The chef of Shaw’s newest spot, Hazel, was living with his chef uncle in Connecticut about 15 years ago. “He had a crazy cookbook collection. I pulled down Charlie Trotter’s Meat [and Game], I saw a duck dish in there, I said, ‘I’m going to learn how to cook duck,’” Rubba says. He ordered a frozen duck from a butcher shop and laid it out on a pizza box at home. “‘What the fuck are you doing?’” Rubba remembers his uncle saying. The next day his uncle taught him how to break down a duck, confit the legs, roast the breast, and make stock out of the bones.
The experience is what inspired him to become a chef. “I grew up in like a normal home in New Jersey where you just go to the grocery store and you get something wrapped in plastic,” says Rubba, who was previously chef at now-closed Tallula.

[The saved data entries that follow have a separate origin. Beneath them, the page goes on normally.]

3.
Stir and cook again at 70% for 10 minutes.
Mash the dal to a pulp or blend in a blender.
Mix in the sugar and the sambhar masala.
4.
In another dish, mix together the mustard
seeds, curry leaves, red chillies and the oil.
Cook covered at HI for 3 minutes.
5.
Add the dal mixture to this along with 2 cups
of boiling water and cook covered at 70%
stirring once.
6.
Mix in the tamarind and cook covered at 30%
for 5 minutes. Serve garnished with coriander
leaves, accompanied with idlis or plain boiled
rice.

Duck is also one of the main attractions at Hazel, a Neighborhood Restaurant Group eatery. In fact, a whole duck platter will be one of the restaurant’s staples in perpetuity—”unless they go extinct,” Rubba says. The $50-per-person feast for at least two comes with Peking-style breast meat, crispy wings, confit fried rice, sausage, mixed greens with duck-fat sherry dressing, and pickles. It’s served on a custom-made lazy Susan.
On his days off or over holidays when he was a chef in New York, Rubba would often go to Peking duck houses and other Chinese spots with fellow restaurant industry friends. That social, shareable style of dining has been another big inspiration for him.

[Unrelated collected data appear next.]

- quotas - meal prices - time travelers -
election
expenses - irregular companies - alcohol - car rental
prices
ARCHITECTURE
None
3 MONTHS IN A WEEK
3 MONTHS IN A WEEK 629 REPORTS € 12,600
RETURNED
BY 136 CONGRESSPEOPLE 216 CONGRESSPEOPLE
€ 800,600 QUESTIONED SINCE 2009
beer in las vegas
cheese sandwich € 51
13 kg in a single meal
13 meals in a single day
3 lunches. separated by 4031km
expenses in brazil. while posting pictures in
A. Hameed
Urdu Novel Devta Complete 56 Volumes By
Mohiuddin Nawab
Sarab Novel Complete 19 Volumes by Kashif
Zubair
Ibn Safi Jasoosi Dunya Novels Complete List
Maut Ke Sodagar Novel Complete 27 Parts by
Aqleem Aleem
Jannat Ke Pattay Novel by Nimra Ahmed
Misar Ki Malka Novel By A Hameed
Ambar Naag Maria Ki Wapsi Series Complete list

Each of the ducks comes with a numbered tag that will arrive with the meal, so you’ll know that you’re, say, the 326th person to order the dish. The chef likes cataloguing things and thinks it will be fun to note 10 years from now how many ducks he’s sold. “It creates a history to the restaurant,” he says.
The rest of the dishes are a mashup of global influences. Rubba says the word “fusion” has such a taboo that he would never use it to describe the menu, “but in all of our minds, we know it is.”

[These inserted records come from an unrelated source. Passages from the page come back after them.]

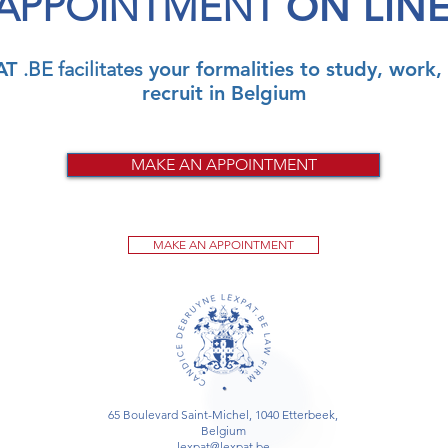
APPOINTMENT
ON LIN
AT
.BE facilitates
your formalities to study, work, 
recruit in Belgium
MAKE AN APPOINTMENT
MAKE AN APPOINTMENT
65 Boulevard Saint-Michel, 1040 Etterbeek,
Belgium
lexpat@lexpat.be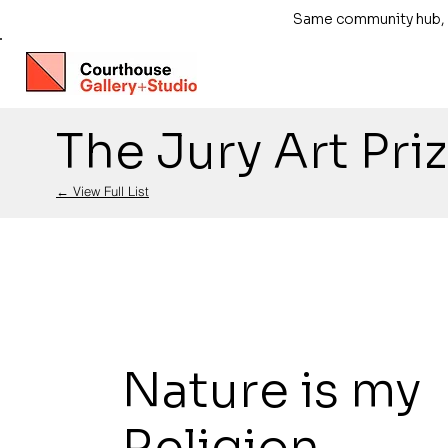
Same community hub, ne
The Jury Art Pri
← View Full List
Nature is my
Religion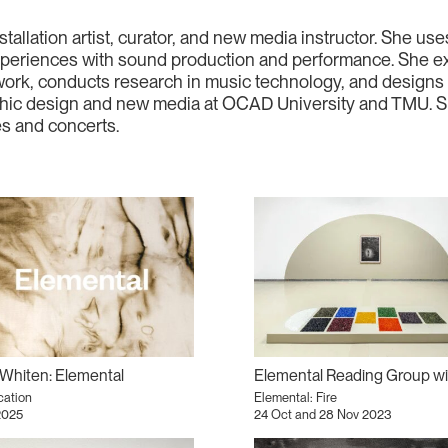
stallation artist, curator, and new media instructor. She u
 experiences with sound production and performance. She exp
ork, conducts research in music technology, and designs an
hic design and new media at OCAD University and TMU. She
es and concerts.
Whiten: Elemental
cation
Elemental: Fire
2025
24 Oct and 28 Nov 2023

“Gnocchi bokki” is a hybrid of gnocchi with meat ragu and tteokbokki, a Korean rice cake dish with a sweet red chili sauce. The dish is topped with a pork-kimchi ragu, sesame seeds, and smoked pecorino. Rubba says he came up with it when he tried to make gnocchi for his wife during a big snowstorm a few years ago; he realized he was out of tomato sauce, but found kimchi and gochujang (Korean red chili paste) and used those ingredients instead.
Another dish combines steak tartare with tater tots and caramelized onion dip. Rubba explains he didn’t want to have steak or a burger on the menu, but he thinks beef and potatoes are “awesome” together. “The idea is you eat it more like bibimbap where you mix everything together,” he says. Ask for the “fire panda” sauce, similar to gochujang and served in honey bear bottles, to go with it.
While every dish has its own backstory, perhaps the most personal is the zucchini bread made with a recipe from Rubba’s grandma Hazel, the restaurant’s namesake. Rather than measuring the ingredients in grams as most professional kitchens do, the Hazel team breaks out the measuring cups and tablespoons so that nothing about the recipe is lost in translation. A previous iteration was on the menu at Tallula, but here, it’s served with foie gras mousse, chamomile gelee, and bee pollen.
If you can’t decide and want to leave your meal in the hands of the chef, Hazel also offers a seven-dish tasting menu for $46 per person. The menu will include some dishes available a la carte plus a few specials that use ingredients that are in short supply or only briefly in season. Rubba will adjust the menu for dietary restrictions and allow guests to choose to end their meal with a sweet or savory dish.
Neighborhood Restaurant Group Beer Director Greg Engert and Wine Director Brent Kroll collaborated on a drink menu that doesn’t completely separate beer and wine. Rather, both are combined under headers like “fruit and spice,” “tart and funky,” and “malt and earth.” And just as the food takes inspiration from all over the globe, so do the drinks—from a Georgian orange wine to Estonian black IPAs.